'''
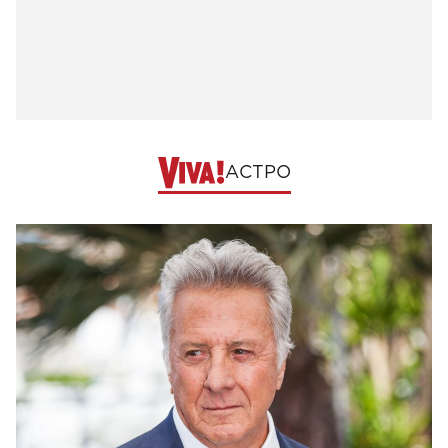
АСТРО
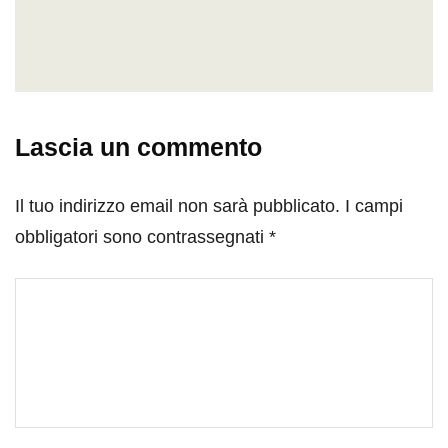
Lascia un commento
Il tuo indirizzo email non sarà pubblicato.
I campi
obbligatori sono contrassegnati
*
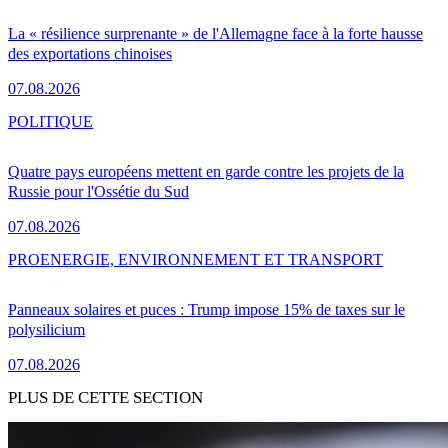
La « résilience surprenante » de l'Allemagne face à la forte hausse
des exportations chinoises
07.08.2026
POLITIQUE
Quatre pays européens mettent en garde contre les projets de la
Russie pour l'Ossétie du Sud
07.08.2026
PRO
ENERGIE, ENVIRONNEMENT ET TRANSPORT
Panneaux solaires et puces : Trump impose 15% de taxes sur le
polysilicium
07.08.2026
PLUS DE CETTE SECTION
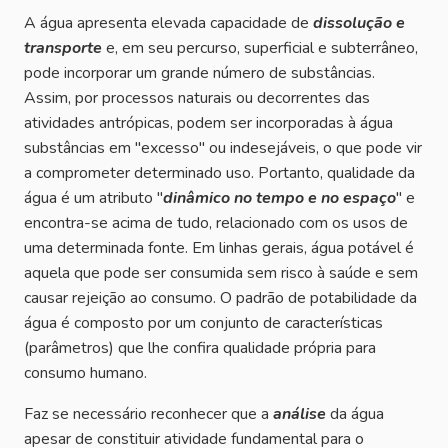
A água apresenta elevada capacidade de
dissolução e
transporte
e, em seu percurso, superficial e subterrâneo,
pode incorporar um grande número de substâncias.
Assim, por processos naturais ou decorrentes das
atividades antrópicas, podem ser incorporadas à água
substâncias em "excesso" ou indesejáveis, o que pode vir
a comprometer determinado uso. Portanto, qualidade da
água é um atributo "
dinâmico no tempo e no espaço
" e
encontra-se acima de tudo, relacionado com os usos de
uma determinada fonte. Em linhas gerais, água potável é
aquela que pode ser consumida sem risco à saúde e sem
causar rejeição ao consumo. O padrão de potabilidade da
água é composto por um conjunto de características
(parâmetros) que lhe confira qualidade própria para
consumo humano.
Faz se necessário reconhecer que a
análise
da água
apesar de constituir atividade fundamental para o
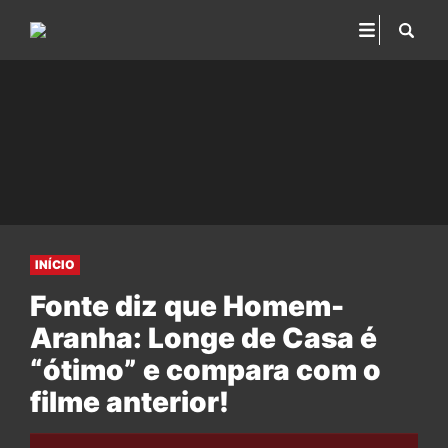
INÍCIO
Fonte diz que Homem-
Aranha: Longe de Casa é
“ótimo” e compara com o
filme anterior!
'''
■ EXERCISE PROMPT: Copy each line of the records that contains the word "consumo".

■ RESULT FOR THIS TASK:
causar rejeição ao consumo. O padrão de potabilidade da
consumo humano.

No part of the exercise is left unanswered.